All of this data, which supported the FDA’s decision to relax restrictions on the drug, shows a “rational connection” between the facts and FDA’s ultimate decision. So how did the Fifth Circuit justify ruling against the FDA?

The answer is that, while the FDA examined many studies involving thousands of women who took mifepristone, the Fifth Circuit faulted FDA because “none of the studies it relied on examined the effect of implementing all those changes together.” This appears to be an entirely novel new requirement, and the Fifth Circuit cited no caselaw or any other legal decision that has ever imposed such a requirement on the FDA.

Nevertheless, the Alliance plaintiffs urge the Supreme Court to adopt this novel limit on FDA’s authority in their brief to the justices.
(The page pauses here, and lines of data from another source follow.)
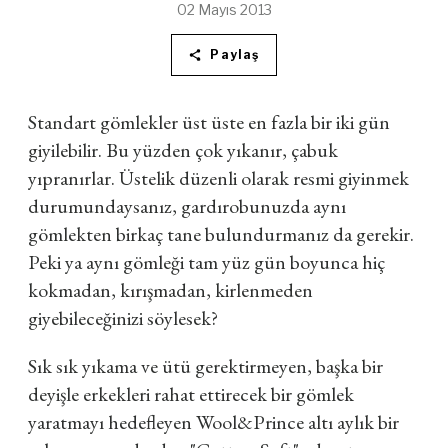
02 Mayıs 2013
Paylaş
Standart gömlekler üst üste en fazla bir iki gün
giyilebilir. Bu yüzden çok yıkanır, çabuk
yıpranırlar. Üstelik düzenli olarak resmi giyinmek
durumundaysanız, gardırobunuzda aynı
gömlekten birkaç tane bulundurmanız da gerekir.
Peki ya aynı gömleği tam yüz gün boyunca hiç
kokmadan, kırışmadan, kirlenmeden
giyebileceğinizi söylesek?
Sık sık yıkama ve ütü gerektirmeyen, başka bir
deyişle erkekleri rahat ettirecek bir gömlek
yaratmayı hedefleyen Wool&Prince altı aylık bir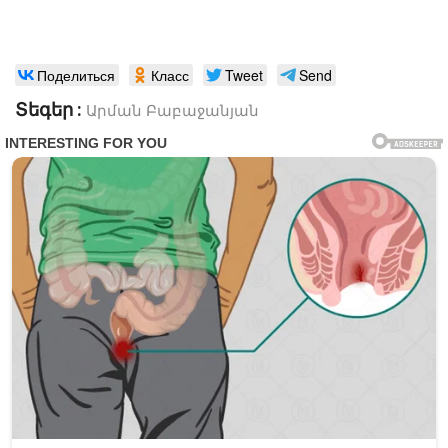
Поделиться
Класс
Tweet
Send
Տեգեր :
Արման Բաբաջանյան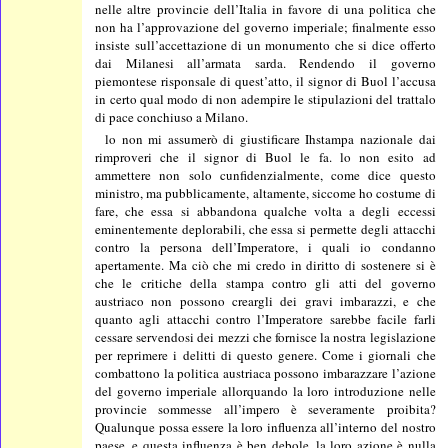
nelle altre provincie dell’Italia in favore di una politica che
non ha l’approvazione del governo imperiale; finalmente esso
insiste sull’accettazione di un monumento che si dice offerto
dai Milanesi all’armata sarda. Rendendo il governo
piemontese risponsale di quest’atto, il signor di Buol l’accusa
in certo qual modo di non adempire le stipulazioni del trattalo
di pace conchiuso a Milano.
lo non mi assumerò di giustificare Ihstampa nazionale dai
rimproveri che il signor di Buol le fa. lo non esito ad
ammettere non solo cunfidenzialmente, come dice questo
ministro, ma pubblicamente, altamente, siccome ho costume di
fare, che essa si abbandona qualche volta a degli eccessi
eminentemente deplorabili, che essa si permette degli attacchi
contro la persona dell’Imperatore, i quali io condanno
apertamente. Ma ciò che mi credo in diritto di sostenere si è
che le critiche della stampa contro gli atti del governo
austriaco non possono creargli dei gravi imbarazzi, e che
quanto agli attacchi contro l’Imperatore sarebbe facile farli
cessare servendosi dei mezzi che fornisce la nostra legislazione
per reprimere i delitti di questo genere. Come i giornali che
combattono la politica austriaca possono imbarazzare l’azione
del governo imperiale allorquando la loro introduzione nelle
provincie sommesse all’impero è severamente proibita?
Qualunque possa essere la loro influenza all’interno del nostro
paese, e questa influenza è ben debole, la loro azione è nulla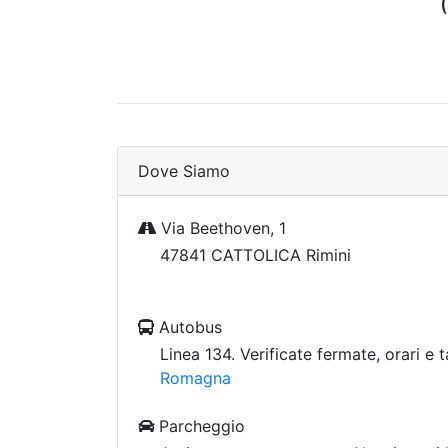
Dove Siamo
Via Beethoven, 1
47841 CATTOLICA Rimini
Autobus
Linea 134. Verificate fermate, orari e t
Romagna
Parcheggio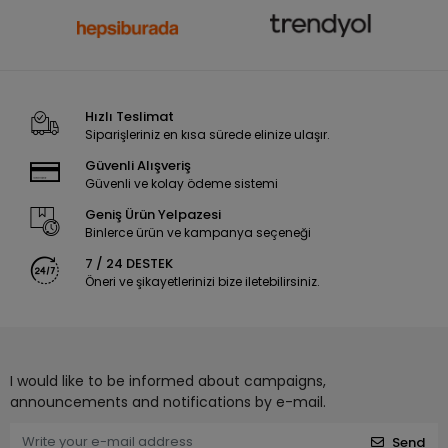
Hızlı Teslimat
Siparişleriniz en kısa sürede elinize ulaşır.
Güvenli Alışveriş
Güvenli ve kolay ödeme sistemi
Geniş Ürün Yelpazesi
Binlerce ürün ve kampanya seçeneği
7 / 24 DESTEK
Öneri ve şikayetlerinizi bize iletebilirsiniz.
I would like to be informed about campaigns,
announcements and notifications by e-mail.
Send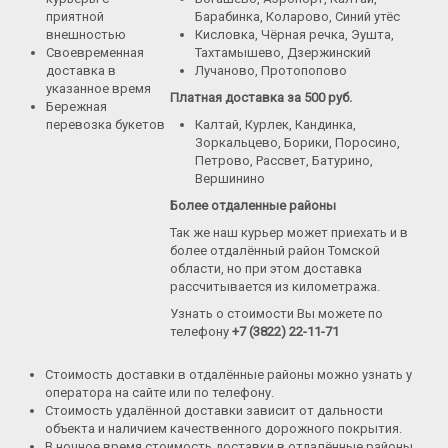
Летние букеты
приятной
Барабинка, Коларово, Синий утёс
внешностью
Кисловка, Чёрная речка, Эушта,
Букеты сборные
Своевременная
Тахтамышево, Дзержинский
доставка в
Лучаново, Протопопово
Моно-букеты
указанное время
Платная доставка за 500 руб.
Бережная
Букеты с герберой
перевозка букетов
Калтай, Курлек, Кандинка,
Букеты с тюльпанами
Зоркальцево, Борики, Поросино,
Петрово, Рассвет, Батурино,
Букеты с хризантемой
Вершинино
Букеты с пионами
Более отдаленные районы
Так же наш курьер может приехать и в
Букеты с орхидеей
более отдалённый район Томской
области, но при этом доставка
Букеты с гортензией
рассчитывается из километража.
Цветы
Узнать о стоимости Вы можете по
телефону
+7 (3822) 22-11-71
Композиции
Корзины с цветами
Стоимость доставки в отдалённые районы можно узнать у
оператора на сайте или по телефону.
Игрушки
Стоимость удалённой доставки зависит от дальности
объекта и наличием качественного дорожного покрытия.
Подарки
В ночное время стоимость доставки в отдалённые районы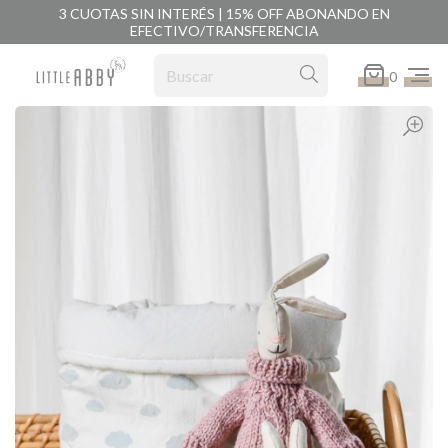
3 CUOTAS SIN INTERÉS | 15% OFF ABONANDO EN
EFECTIVO/TRANSFERENCIA
0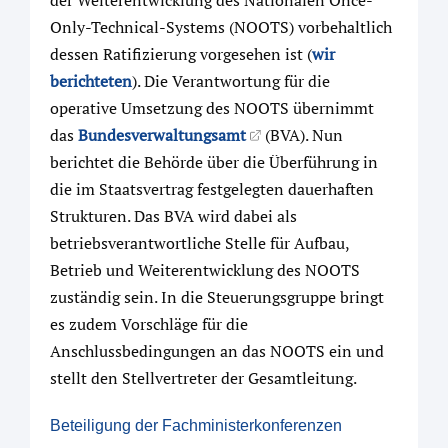
der Weiterentwicklung des Nationalen Once-
Only-Technical-Systems (NOOTS) vorbehaltlich
dessen Ratifizierung vorgesehen ist (
wir
berichteten
). Die Verantwortung für die
operative Umsetzung des NOOTS übernimmt
das
Bundesverwaltungsamt
(BVA). Nun
berichtet die Behörde über die Überführung in
die im Staatsvertrag festgelegten dauerhaften
Strukturen. Das BVA wird dabei als
betriebsverantwortliche Stelle für Aufbau,
Betrieb und Weiterentwicklung des NOOTS
zuständig sein. In die Steuerungsgruppe bringt
es zudem Vorschläge für die
Anschlussbedingungen an das NOOTS ein und
stellt den Stellvertreter der Gesamtleitung.
Beteiligung der Fachministerkonferenzen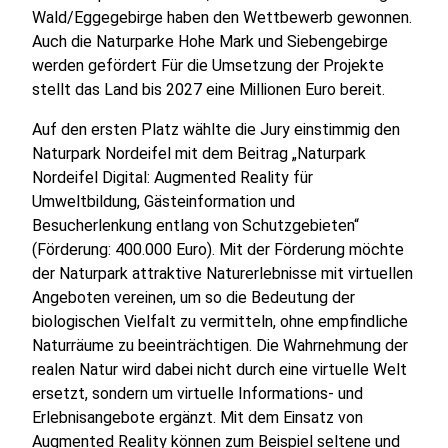
Wald/Eggegebirge haben den Wettbewerb gewonnen.
Auch die Naturparke Hohe Mark und Siebengebirge
werden gefördert Für die Umsetzung der Projekte
stellt das Land bis 2027 eine Millionen Euro bereit.
Auf den ersten Platz wählte die Jury einstimmig den
Naturpark Nordeifel mit dem Beitrag „Naturpark
Nordeifel Digital: Augmented Reality für
Umweltbildung, Gästeinformation und
Besucherlenkung entlang von Schutzgebieten“
(Förderung: 400.000 Euro). Mit der Förderung möchte
der Naturpark attraktive Naturerlebnisse mit virtuellen
Angeboten vereinen, um so die Bedeutung der
biologischen Vielfalt zu vermitteln, ohne empfindliche
Naturräume zu beeinträchtigen. Die Wahrnehmung der
realen Natur wird dabei nicht durch eine virtuelle Welt
ersetzt, sondern um virtuelle Informations- und
Erlebnisangebote ergänzt. Mit dem Einsatz von
Augmented Reality können zum Beispiel seltene und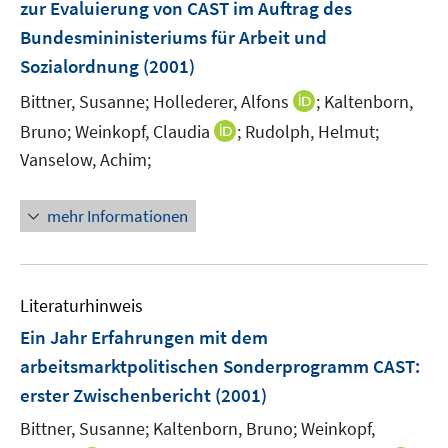
zur Evaluierung von CAST im Auftrag des
Bundesmininisteriums für Arbeit und
Sozialordnung
(2001)
I
Bittner, Susanne;
Hollederer, Alfons
;
Kaltenborn,
n
I
Bruno;
Weinkopf, Claudia
;
Rudolph, Helmut;
n
n
Vanselow, Achim;
e
n
u
e
mehr Informationen
e
u
m
e
F
m
e
F
Literaturhinweis
n
e
Ein Jahr Erfahrungen mit dem
s
n
t
arbeitsmarktpolitischen Sonderprogramm CAST
:
s
e
erster Zwischenbericht
(2001)
t
r
e
Bittner, Susanne;
Kaltenborn, Bruno;
Weinkopf,
ö
r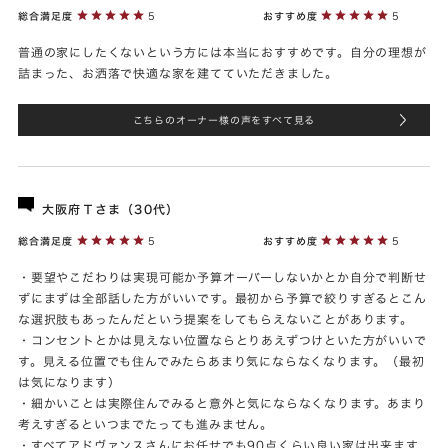
総合満足度
5
おすすめ度
5
普通の家にしたくないという方には本当におすすめです。自分の理想が
詰まった、お洒落で快適な家を建てていただきました。
こちらのオーナー様の声をすべて見る
大阪府Ｔさま（30代）
総合満足度
5
おすすめ度
5
・要望やこだわりは実現可能か予算オーバーしないかとか自分で判断せ
ずにまずは全部話した方がいいです。最初から予算で絞りすぎるとこん
な選択肢もあったんだという提案をしてもらえないことがあります。
・コンセントとかは見えない位置ならとりあえずつけといた方がいいで
す。見える位置でも住んでみたらあまり気にならなくなります。（最初
は気になります）
・細かいことは実際住んでみると意外と気にならなくなります。あまり
考えすぎるといつまでたっても進みません。
・すべてアドヴァンスさんにお任せでも90点くらい良い家は出来ます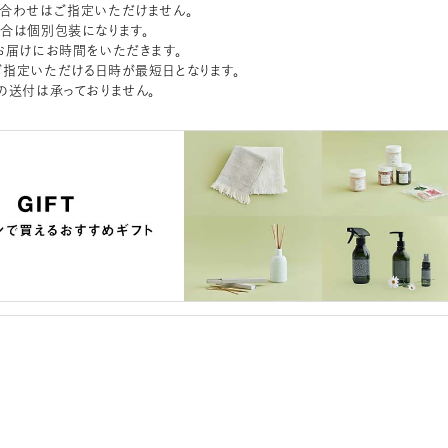
合わせはご指定いただけません。
合は個別包装になります。
お届けにお時間をいただきます。
指定いただける日時が最短日となります。
の送付は承っておりません。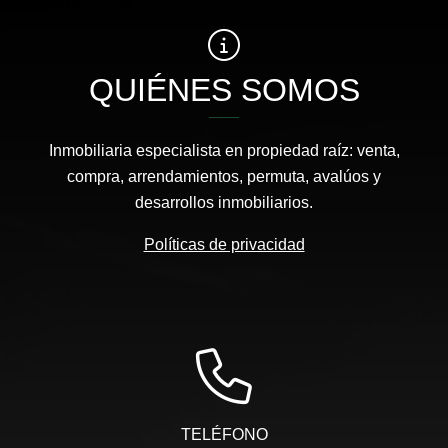
QUIÉNES SOMOS
Inmobiliaria especialista en propiedad raíz: venta,
compra, arrendamientos, permuta, avalúos y
desarrollos inmobiliarios.
Políticas de privacidad
TELÉFONO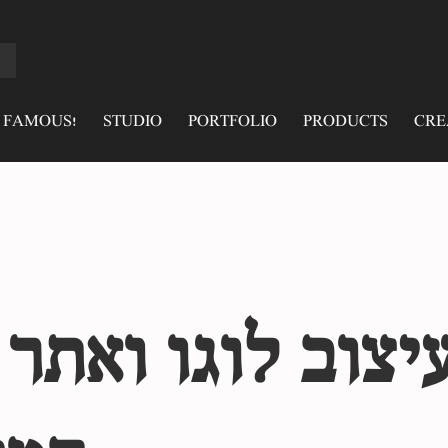
 FAMOUS!
STUDIO
PORTFOLIO
PRODUCTS
CRE
יצוב לוגו ואתר 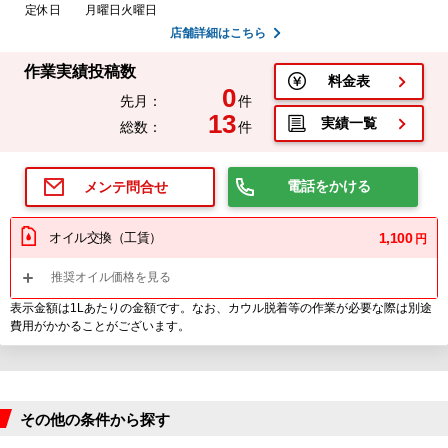
定休日
月曜日火曜日
店舗詳細はこちら
作業実績投稿数
料金表
0
先月：
件
13
実績一覧
総数：
件
電話をかける
メンテ問合せ
オイル交換（工賃）
1,100
円
推奨オイル価格を見る
表示金額は1Lあたりの金額です。なお、カウル脱着等の作業が必要な際は別途
費用がかかることがございます。
その他の条件から探す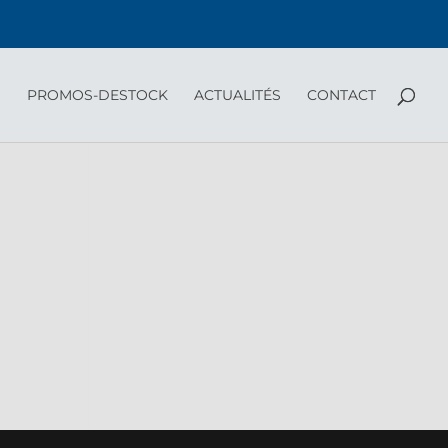
PROMOS-DESTOCK
ACTUALITÉS
CONTACT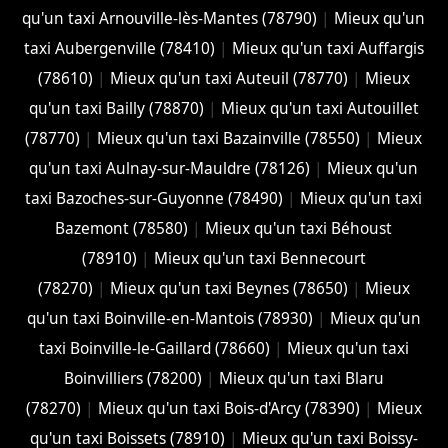
qu'un taxi Arnouville-lès-Mantes (78790)
|
Mieux qu'un
taxi Aubergenville (78410)
|
Mieux qu'un taxi Auffargis
(78610)
|
Mieux qu'un taxi Auteuil (78770)
|
Mieux
qu'un taxi Bailly (78870)
|
Mieux qu'un taxi Autouillet
(78770)
|
Mieux qu'un taxi Bazainville (78550)
|
Mieux
qu'un taxi Aulnay-sur-Mauldre (78126)
|
Mieux qu'un
taxi Bazoches-sur-Guyonne (78490)
|
Mieux qu'un taxi
Bazemont (78580)
|
Mieux qu'un taxi Béhoust
(78910)
|
Mieux qu'un taxi Bennecourt
(78270)
|
Mieux qu'un taxi Beynes (78650)
|
Mieux
qu'un taxi Boinville-en-Mantois (78930)
|
Mieux qu'un
taxi Boinville-le-Gaillard (78660)
|
Mieux qu'un taxi
Boinvilliers (78200)
|
Mieux qu'un taxi Blaru
(78270)
|
Mieux qu'un taxi Bois-d'Arcy (78390)
|
Mieux
qu'un taxi Boissets (78910)
|
Mieux qu'un taxi Boissy-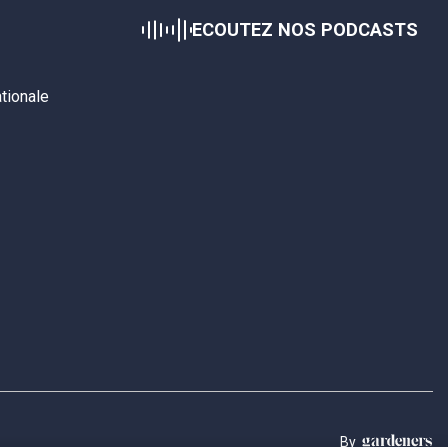
ECOUTEZ NOS PODCASTS
ationale
By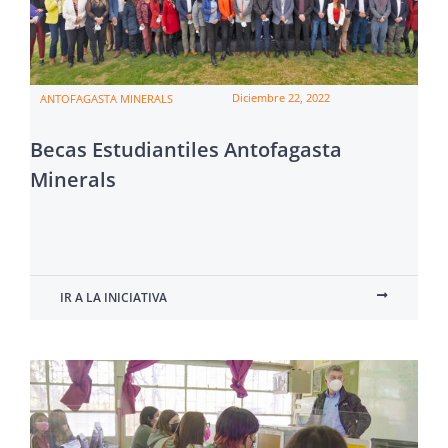
Diciembre 22, 2022
ANTOFAGASTA MINERALS
Becas Estudiantiles Antofagasta
Minerals
IR A LA INICIATIVA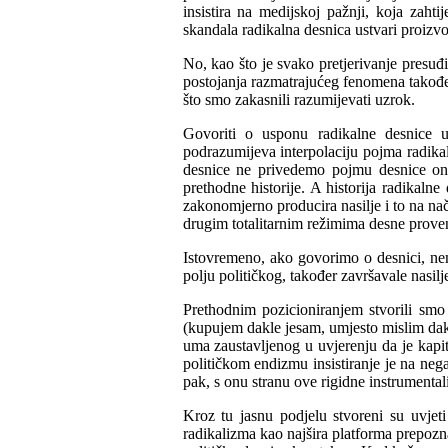
insistira na medijskoj pažnji, koja zaht
skandala radikalna desnica ustvari proizvod
No, kao što je svako pretjerivanje presuđi
postojanja razmatrajućeg fenomena takođe
što smo zakasnili razumijevati uzrok.
Govoriti o usponu radikalne desnice u
podrazumijeva interpolaciju pojma radika
desnice ne privedemo pojmu desnice on
prethodne historije. A historija radikaln
zakonomjerno producira nasilje i to na nač
drugim totalitarnim režimima desne proven
Istovremeno, ako govorimo o desnici, nemog
polju političkog, također završavale nasilj
Prethodnim pozicioniranjem stvorili smo
(kupujem dakle jesam, umjesto mislim dakl
uma zaustavljenog u uvjerenju da je kapital
političkom endizmu insistiranje je na nega
pak, s onu stranu ove rigidne instrumentali
Kroz tu jasnu podjelu stvoreni su uvjeti
radikalizma kao najšira platforma prepoznatl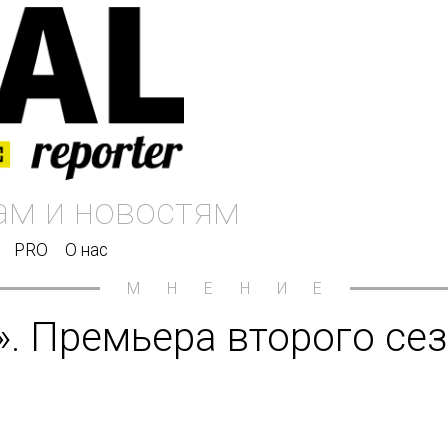
PRO
О нас
МНЕНИЕ
. Премьера второго сез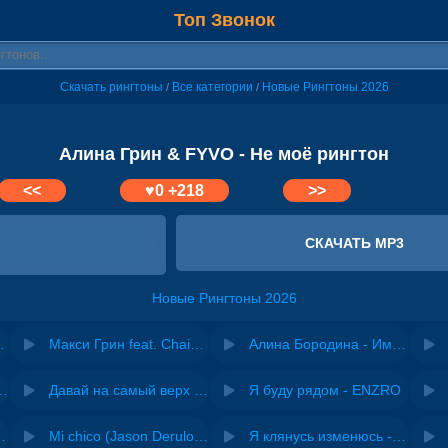
Топ Звонок
Скачать рингтоны
Все категории
Новые Рингтоны 2026
/
/
Алина Грин & FYVO - Не моё рингтон
<<
♥
0
+218
>>
СКАЧАТЬ MP3
Новые Рингтоны 2026
ростовскую братву
Макси Грин feat. Chainy - Умри, если
Алина Бородина - Имя его
riginal mix) - Zexov
Давай на самый верх | Night Deep House Edit - Zivert
Я буду рядом - ENZRO
 Ирина Завадская
Mi chico (Jason Derulo, Melody version) - DJ Goja, Jason Derulo & Melody
Я клянусь изменюсь - Дюма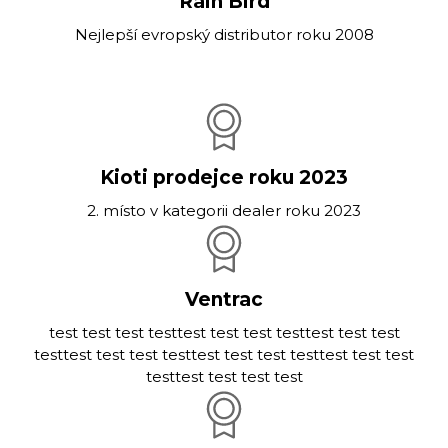
Rain Bird
Nejlepší evropský distributor roku 2008
Kioti prodejce roku 2023
2. místo v kategorii dealer roku 2023
Ventrac
test test test testtest test test testtest test test
testtest test test testtest test test testtest test test
testtest test test test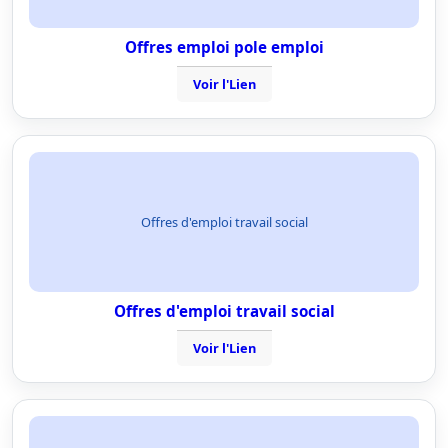
Offres emploi pole emploi
Voir l'Lien
Offres d'emploi travail social
Offres d'emploi travail social
Voir l'Lien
Again, there is no legal support for the Fifth Circuit’s position. And the Fifth Circuit didn’t simply construct a new hoop that the FDA must jump through whenever it approves a new drug or modifies the protocol for an existing drug — it applied this new requirement retroactively to decisions the FDA made years ago.

The implications of such a decision are astounding. As the pharmaceutical executives warn in their amicus brief to the justices, the FDA used a more flexible framework “in approving thousands of drugs, including numerous transformative medicines, and in updating those approvals as science evolves.” Moreover, “had those drugs been developed or reviewed by FDA under the Fifth Circuit’s approach, it is likely that few, if any, would have been approved and avoided legal challenges to those approvals.”

In other words, if the FDA suddenly must comply with much more restrictive rules, and if those new rules apply retroactively to its past decisions, countless existing medications would immediately be subject to legal challenge. Every court in the country would be required to retroactively apply the new restrictions to a long list of drugs that currently are widely available in the United States.

It would be a chaotic, catastrophic blow to US public health, as a wide range of medicines would suddenly be unavailable — and the specific medications that were removed from pharmacies’ shelves would be chosen almost entirely at random, based on whether a court determined that the FDA jumped through a new, arbitrary hoop when it originally approved these drugs.

It is unlikely that even the current, very conservative Supreme Court will allow such a thing to happen. The Court already blocked Kacsmaryk and the Fifth Circuit’s attempt to shut down mifepristone use once, and there’s no reason to believe that any justice has changed their views since then.

Nevertheless, the Alliance case is significant because it shows just how far some judges are willing to go in order to achieve their ideological goals. Judges like Kacsmaryk are so single-mindedly opposed to abortion that they are willing to upend the existing process for approval, potentially disrupting the availability of lifesaving drugs to millions of Americans in order to make it more difficult for American women to obtain an abortion.

And, if Trump wins in November and has the chance to appoint more Kacsmaryks to the federal bench, there could very well be a Supreme Court majority at some point in the future that shares Mr. Kacsmaryk’s recklessness.